◆ **Exercise brief**: Lines with "дитині": state how many there are in the records below, and nothing else.

◆ **Records provided**:
----------------------------------------

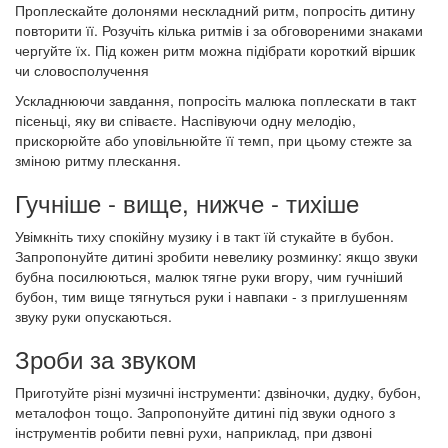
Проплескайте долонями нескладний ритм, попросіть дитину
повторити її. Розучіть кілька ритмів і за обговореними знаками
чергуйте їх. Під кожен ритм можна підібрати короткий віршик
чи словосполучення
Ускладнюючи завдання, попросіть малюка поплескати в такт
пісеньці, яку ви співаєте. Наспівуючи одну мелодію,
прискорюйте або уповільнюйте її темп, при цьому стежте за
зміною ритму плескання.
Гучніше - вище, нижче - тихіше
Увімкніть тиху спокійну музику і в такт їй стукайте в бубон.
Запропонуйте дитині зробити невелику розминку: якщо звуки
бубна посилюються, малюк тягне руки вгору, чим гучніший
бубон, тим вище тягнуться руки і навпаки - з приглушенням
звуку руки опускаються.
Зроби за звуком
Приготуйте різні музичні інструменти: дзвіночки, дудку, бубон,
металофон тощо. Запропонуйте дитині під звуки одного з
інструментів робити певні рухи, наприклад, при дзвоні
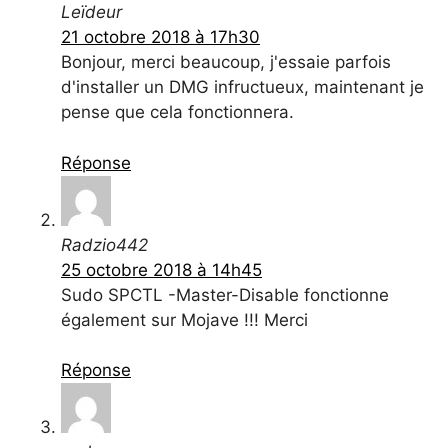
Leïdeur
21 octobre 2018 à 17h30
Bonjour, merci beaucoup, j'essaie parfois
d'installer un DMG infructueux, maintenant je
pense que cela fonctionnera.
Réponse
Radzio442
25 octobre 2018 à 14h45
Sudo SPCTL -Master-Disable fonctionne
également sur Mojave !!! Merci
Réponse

----------------------------------------

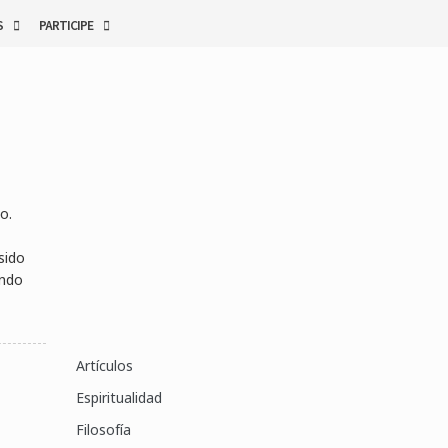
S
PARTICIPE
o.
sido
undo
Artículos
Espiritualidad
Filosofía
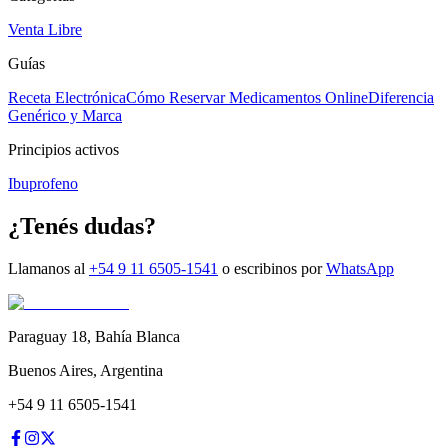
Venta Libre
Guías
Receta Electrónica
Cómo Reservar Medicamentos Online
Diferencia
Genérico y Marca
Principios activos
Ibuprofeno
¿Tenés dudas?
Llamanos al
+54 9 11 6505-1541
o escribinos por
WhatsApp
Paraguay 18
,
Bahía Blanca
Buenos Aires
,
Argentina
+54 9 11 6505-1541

----------------------------------------

◆ **Solved problem**: 2